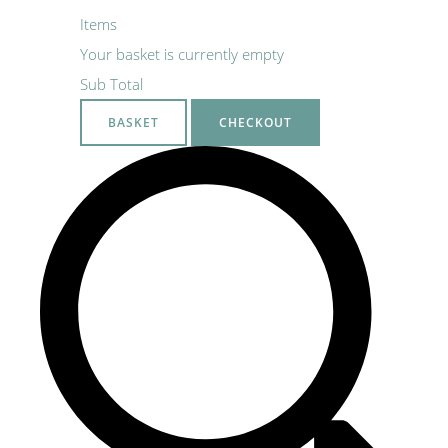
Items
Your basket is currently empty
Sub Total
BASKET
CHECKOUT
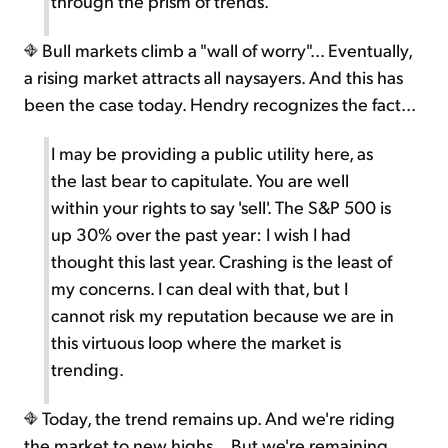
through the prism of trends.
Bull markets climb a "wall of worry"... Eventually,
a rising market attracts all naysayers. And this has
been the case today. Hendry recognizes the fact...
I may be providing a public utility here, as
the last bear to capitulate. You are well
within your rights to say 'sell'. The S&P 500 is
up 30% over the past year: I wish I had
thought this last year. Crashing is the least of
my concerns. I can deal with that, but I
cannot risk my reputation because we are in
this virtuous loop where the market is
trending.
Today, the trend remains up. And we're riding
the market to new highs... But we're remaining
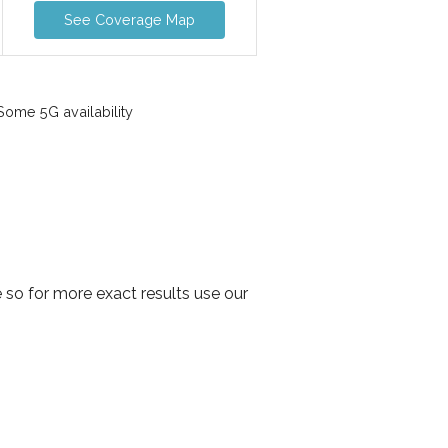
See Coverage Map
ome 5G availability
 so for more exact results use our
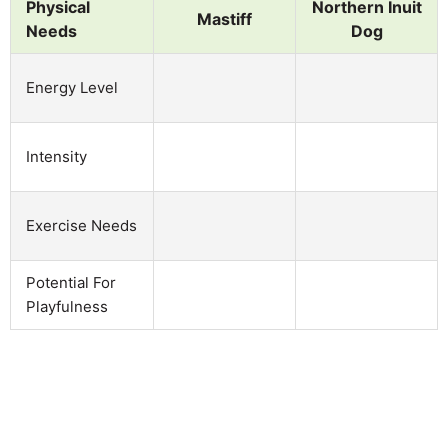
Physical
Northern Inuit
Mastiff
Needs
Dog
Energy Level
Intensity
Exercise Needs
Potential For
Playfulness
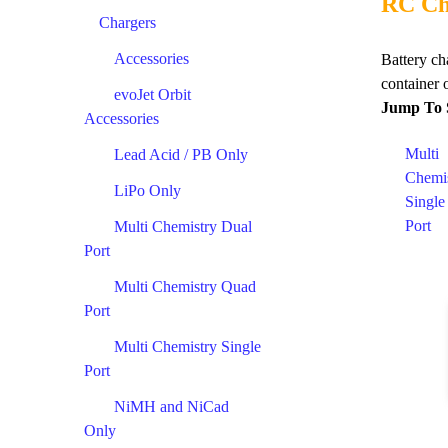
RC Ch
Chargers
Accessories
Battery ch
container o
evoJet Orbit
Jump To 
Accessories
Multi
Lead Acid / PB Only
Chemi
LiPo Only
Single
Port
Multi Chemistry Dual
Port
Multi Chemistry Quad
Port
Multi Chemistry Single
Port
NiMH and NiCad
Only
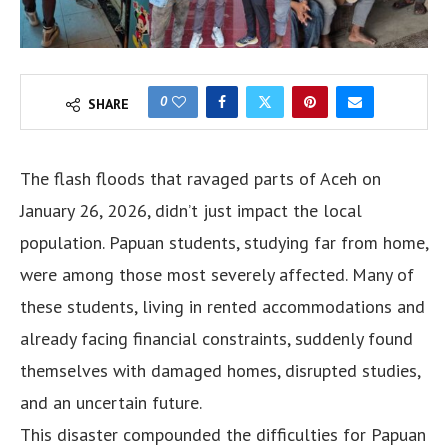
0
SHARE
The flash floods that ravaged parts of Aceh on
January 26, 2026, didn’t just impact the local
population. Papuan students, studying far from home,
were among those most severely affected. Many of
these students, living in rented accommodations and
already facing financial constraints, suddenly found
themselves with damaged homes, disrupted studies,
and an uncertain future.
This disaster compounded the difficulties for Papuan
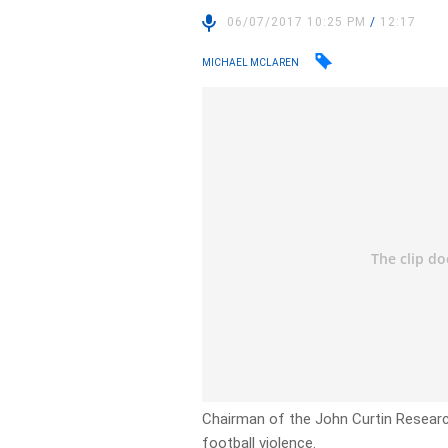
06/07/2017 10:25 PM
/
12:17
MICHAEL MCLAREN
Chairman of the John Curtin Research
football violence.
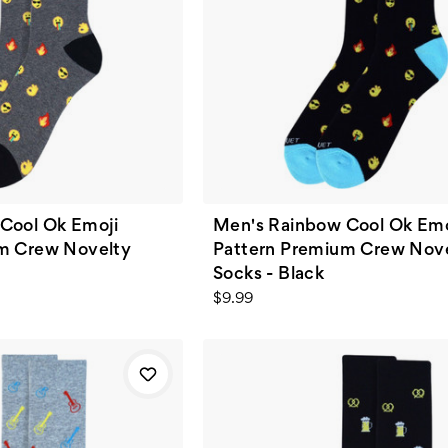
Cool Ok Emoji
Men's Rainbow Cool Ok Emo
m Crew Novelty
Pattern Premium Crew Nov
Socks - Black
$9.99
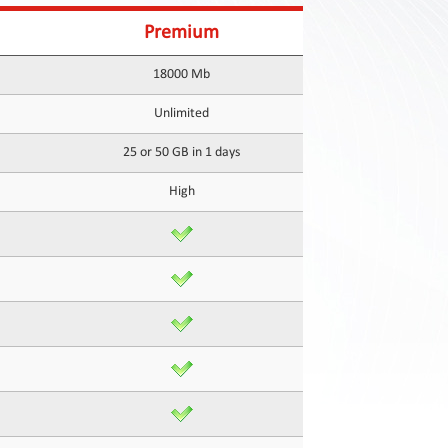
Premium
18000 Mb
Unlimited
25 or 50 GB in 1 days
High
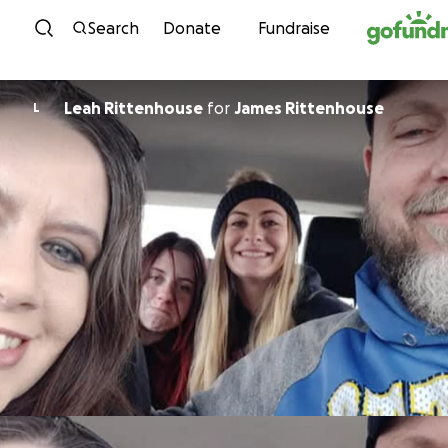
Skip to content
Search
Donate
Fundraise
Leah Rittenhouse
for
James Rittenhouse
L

________________________________________

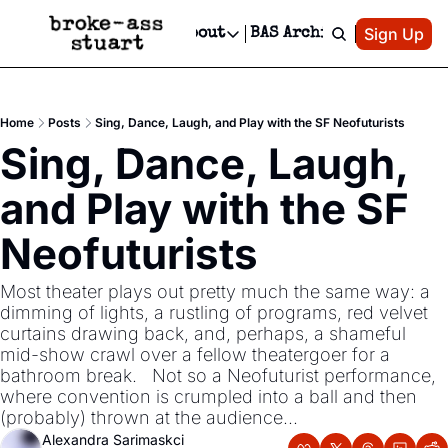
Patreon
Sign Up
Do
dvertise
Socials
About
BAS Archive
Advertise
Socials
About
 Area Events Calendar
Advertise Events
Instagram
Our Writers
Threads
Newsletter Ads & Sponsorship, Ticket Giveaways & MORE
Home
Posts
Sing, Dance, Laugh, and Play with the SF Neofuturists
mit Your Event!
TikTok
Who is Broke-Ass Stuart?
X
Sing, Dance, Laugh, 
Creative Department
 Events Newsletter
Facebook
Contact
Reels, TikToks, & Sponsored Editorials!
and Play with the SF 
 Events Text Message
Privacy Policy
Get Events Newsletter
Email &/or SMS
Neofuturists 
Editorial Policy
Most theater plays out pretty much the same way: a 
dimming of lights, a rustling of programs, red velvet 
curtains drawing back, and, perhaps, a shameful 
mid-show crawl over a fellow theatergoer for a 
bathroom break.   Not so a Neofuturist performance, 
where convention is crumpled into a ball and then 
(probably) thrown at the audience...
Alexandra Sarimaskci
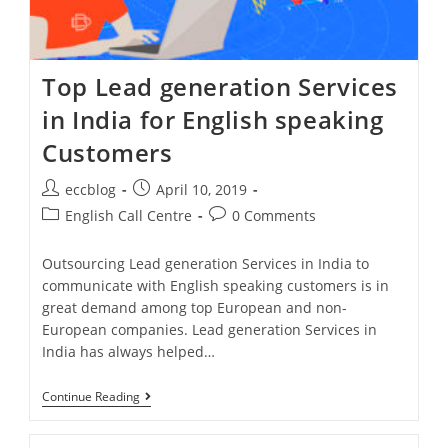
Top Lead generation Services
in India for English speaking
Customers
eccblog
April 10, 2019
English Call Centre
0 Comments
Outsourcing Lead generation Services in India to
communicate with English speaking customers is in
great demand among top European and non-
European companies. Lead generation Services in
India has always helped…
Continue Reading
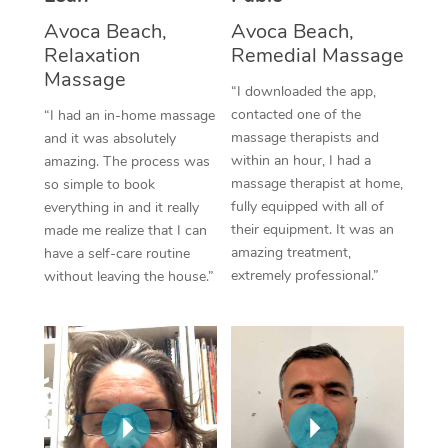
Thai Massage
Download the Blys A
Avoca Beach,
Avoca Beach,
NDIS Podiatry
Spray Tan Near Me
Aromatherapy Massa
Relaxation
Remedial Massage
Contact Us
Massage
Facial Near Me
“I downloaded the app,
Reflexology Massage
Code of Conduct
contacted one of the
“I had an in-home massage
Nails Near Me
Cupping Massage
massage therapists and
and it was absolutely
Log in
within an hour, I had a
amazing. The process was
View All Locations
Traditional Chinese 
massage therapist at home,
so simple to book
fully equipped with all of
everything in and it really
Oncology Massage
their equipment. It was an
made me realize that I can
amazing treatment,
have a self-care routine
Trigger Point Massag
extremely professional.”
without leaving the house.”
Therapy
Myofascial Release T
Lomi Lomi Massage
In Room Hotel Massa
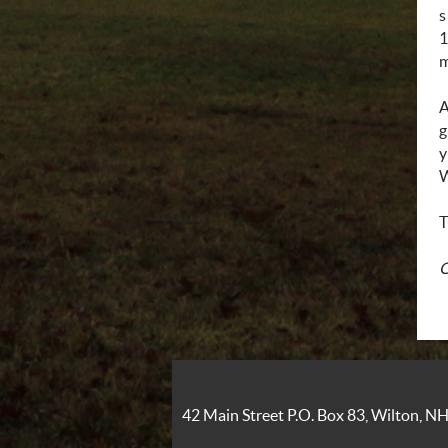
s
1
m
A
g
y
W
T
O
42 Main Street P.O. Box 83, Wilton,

________________________________________

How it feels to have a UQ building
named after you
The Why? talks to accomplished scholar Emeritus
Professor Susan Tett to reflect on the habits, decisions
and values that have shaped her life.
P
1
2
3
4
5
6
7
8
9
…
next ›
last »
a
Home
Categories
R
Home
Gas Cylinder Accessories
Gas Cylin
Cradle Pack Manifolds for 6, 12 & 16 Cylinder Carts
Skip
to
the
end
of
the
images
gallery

________________________________________

* [Your objective]:
Count every line in the listing that holds the word "Chemistry". Report the count and nothing else.

* [Result for this exercise]:
3